In the first parts of this book we discussed aspects of the environment that are important to animals: oxygen, food, temperature, water. We then discussed physiological processes and how they are controlled and integrated by nerves and hormones.
We shall now ask the question of how animals obtain information about their environment and how thIS information is used.
Virtually all animals depend on information about their surroundings. They need to find food and mates and escape from predators. They must find their way about and also assess important qualities of the environment - temperature, light, oxygen, and so on.
We shall first be concerned with the kind of information that is available to animals. Then we shall consider how such information is received, processed, and passed on to the central nervous system.

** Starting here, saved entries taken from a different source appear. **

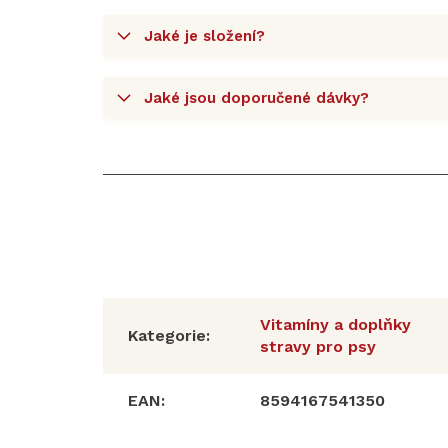
Jaké je složení?
Jaké jsou doporučené dávky?
Vitamíny a doplňky
Kategorie
:
stravy pro psy
EAN
:
8594167541350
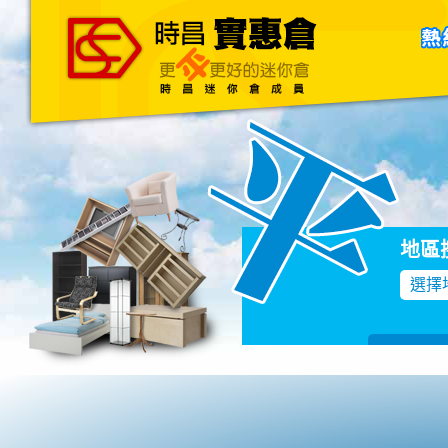
主頁
關於我們
聯絡我們
Blog
地區
選擇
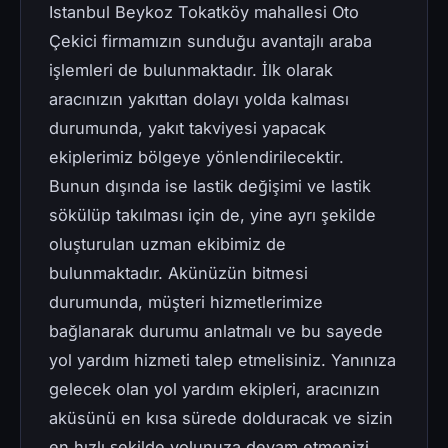
Istanbul Beykoz Tokatköy mahallesi Oto
Çekici firmamızın sunduğu avantajlı araba
işlemleri de bulunmaktadır. İlk olarak
aracınızın yakıttan dolayı yolda kalması
durumunda, yakıt takviyesi yapacak
ekiplerimiz bölgeye yönlendirilecektir.
Bunun dışında ise lastik değişimi ve lastik
sökülüp takılması için de, yine ayrı şekilde
oluşturulan uzman ekibimiz de
bulunmaktadır. Akünüzün bitmesi
durumunda, müşteri hizmetlerimize
bağlanarak durumu anlatmalı ve bu sayede
yol yardım hizmeti talep etmelisiniz. Yanınıza
gelecek olan yol yardım ekipleri, aracınızın
aküsünü en kısa sürede dolduracak ve sizin
en hızlı şekilde yolunuza devam etmenizi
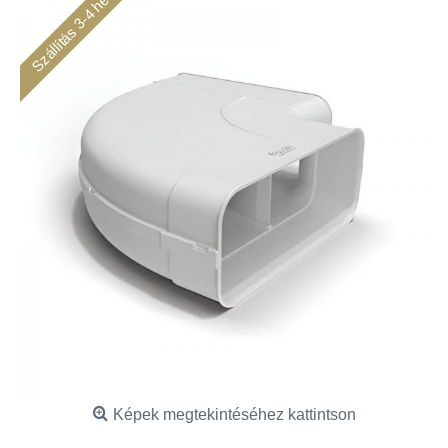
Szállítás 3-4 hét
Képek megtekintéséhez kattintson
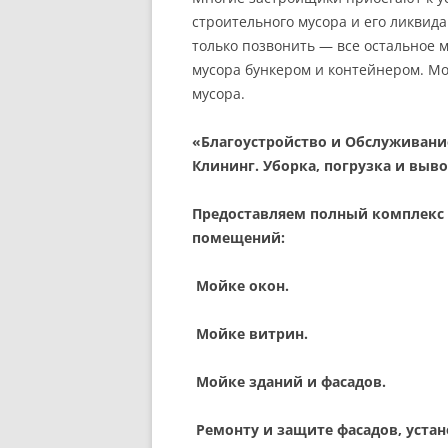
строительного мусора и его ликвид
только позвонить — все остальное 
мусора бункером и контейнером. М
мусора.
«Благоустройство и Обслуживани
Клининг. Уборка, погрузка и выво
Предоставляем полный комплекс у
помещений:
Мойке окон.
Мойке витрин.
Мойке зданий и фасадов.
Ремонту и защите фасадов, устан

Most information about the environment is obtained through specialized sensory organs. Traditionally, sense organs are separated into exteroceptors that respond to stimuli coming from the outside, such as light and sound, and proprioceptors that refer to internal information, such as the position of the limbs. This separation does not have much inherent meaning and, at best, is a matter of convenience.
Another traditional classification of senses is based on the five most obvious senses of humans: vision, hearing, taste. smell, and touch. In reality our sensory equipment is not nearly so limited.

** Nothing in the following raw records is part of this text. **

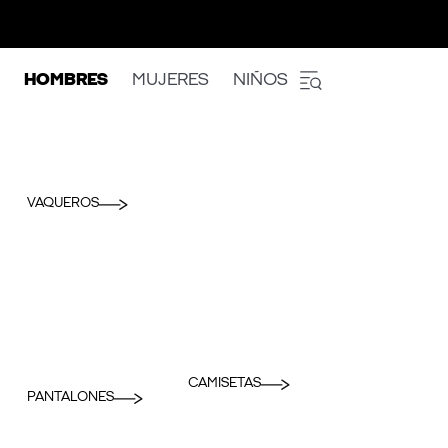
HOMBRES
MUJERES
NIÑOS
VAQUEROS
CAMISETAS
PANTALONES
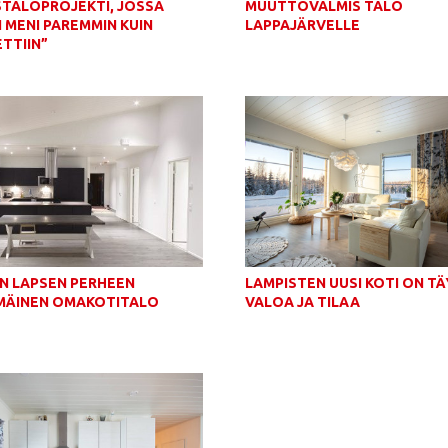
STALOPROJEKTI, JOSSA
MUUTTOVALMIS TALO
I MENI PAREMMIN KUIN
LAPPAJÄRVELLE
TTIIN”
N LAPSEN PERHEEN
LAMPISTEN UUSI KOTI ON T
MÄINEN OMAKOTITALO
VALOA JA TILAA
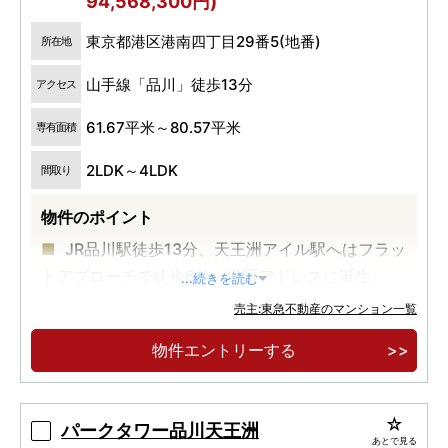
94,568,300円)
東京都港区港南四丁目29番5(地番)
所在地
山手線「品川」徒歩13分
アクセス
61.67平米～80.57平米
専有面積
2LDK～4LDK
間取り
物件のポイント
JR品川駅徒歩13分、天王洲アイル駅へはフラッ
トアプローチで徒歩6分。港区アドレスに誕生。
...続きを読む
都心を豊かに暮らす定期転借地権付レジデン
売主:東急不動産のマンション一覧
ス。東京海洋大学の敷地内に出入りが可能な総戸
物件エントリーする
数216邸。
低炭素建築物認定取得予定、専用庭付きタイプ
を含む25タイプの多彩なプランバリエーション。
パークタワー品川天王洲
あとで見る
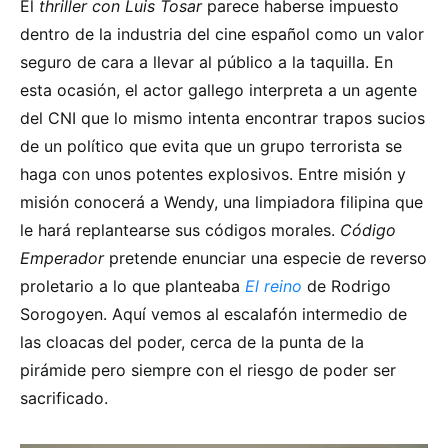
El
thriller con Luis Tosar
parece haberse impuesto
dentro de la industria del cine español como un valor
seguro de cara a llevar al público a la taquilla. En
esta ocasión, el actor gallego interpreta a un agente
del CNI que lo mismo intenta encontrar trapos sucios
de un político que evita que un grupo terrorista se
haga con unos potentes explosivos. Entre misión y
misión conocerá a Wendy, una limpiadora filipina que
le hará replantearse sus códigos morales.
Código
Emperador
pretende enunciar una especie de reverso
proletario a lo que planteaba
El reino
de Rodrigo
Sorogoyen. Aquí vemos al escalafón intermedio de
las cloacas del poder, cerca de la punta de la
pirámide pero siempre con el riesgo de poder ser
sacrificado.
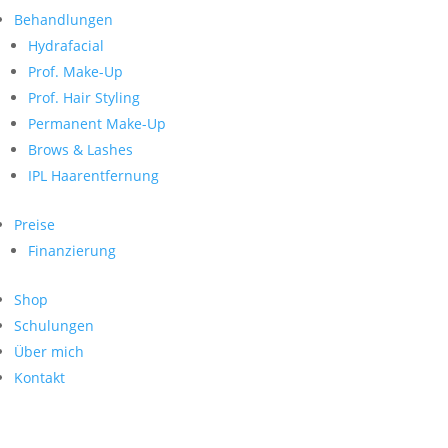
Neueste Kommentare
nach:
Behandlungen
Archiv
Hydrafacial
Kategorien
Prof. Make-Up
Prof. Hair Styling
Keine Kategorien
Meta
Permanent Make-Up
Brows & Lashes
Anmelden
Feed der Einträge
IPL Haarentfernung
Kommentar-Feed
WordPress.org
Preise
Search
Finanzierung
Suche
Archive
nach:
Shop
Kontakt
Schulungen
Impressum
Über mich
Datenschutz
Kontakt
© Hanadi Beauty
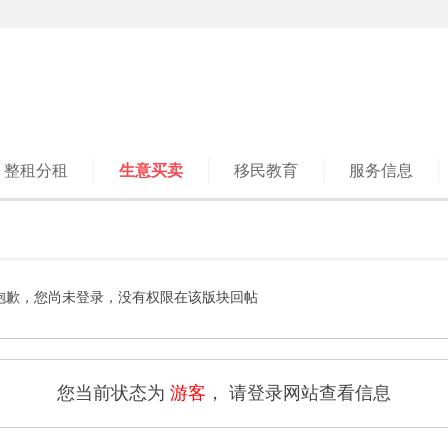
整租分租
生意买卖
移民教育
服务信息
抱歉，您尚未登录，没有权限在该版块回帖
您当前状态为
游客
， 请登录网站查看信息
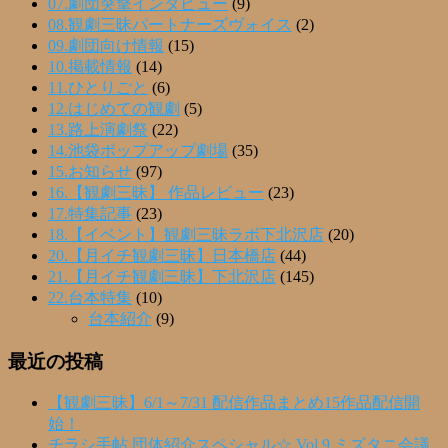
07.劇団突撃インタビュー
(9)
08.観劇三昧パートナーズヴォイス
(2)
09.劇団向け情報
(15)
10.掲載情報
(14)
11.ひとりごと
(6)
12.はじめての観劇
(5)
13.路上演劇祭
(22)
14.池袋ポップアップ劇場
(35)
15.お知らせ
(97)
16.【観劇三昧】 作品レビュー
(23)
17.特集記事
(23)
18.【イベント】観劇三昧ラボ下北沢店
(20)
20.【月イチ観劇三昧】日本橋店
(44)
21.【月イチ観劇三昧】下北沢店
(145)
22.台本特集
(10)
台本紹介
(9)
最近の投稿
【観劇三昧】6/1～7/31 配信作品まとめ15作品配信開
始！
チラシ手帖 団体紹介スペシャル☆ Vol.9 ミズタニ会議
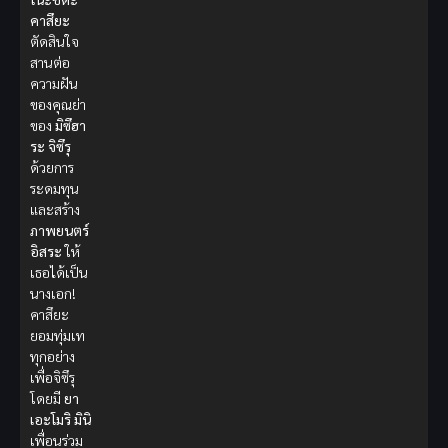
คาสึยะ
ตัดสินใจ
สานต่อ
ความฝัน
ของคุณย่า
ของ
มิซึฮา
ระ จิซึรุ
ด้วยการ
ระดมทุน
และสร้าง
ภาพยนตร์
อิสระ
ให้
เธอได้เป็น
นางเอก!
คาสึยะ
ยอมทุ่มเท
ทุกอย่าง
เพื่อจิซึรุ
โดยมี
ยา
เอะโมริ มินิ
เพื่อนร่วม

In this context the question of whether information can reach the central nervous system via other avenues, outside the sensory organs (extrasensory perception, or ESP), is irrelevant. In this chapter we are dealing with measurable physical quantities that can be recognized, described, and manipulated in controlled ways. Although some sensory mechanisms may still be unknown (this is true of some responses to magnetic fields), the word extrasensory by definition means that no sensory structure is involved.
SENSORY QUALITIES
A list of external stimuli to which at least some animals respond is quite extensive (Table 13.1). The listed categories are not discrete, and the separation is somewhat arbitrary. However, for convenience we shall follow this sequence in our discussion of the possibilities and limitations that apply to the use of the various kinds of available information. The information naturally falls into three major categories: electromagnetic and thermal energy, mechanical energy and mechanical force, and chemical agents.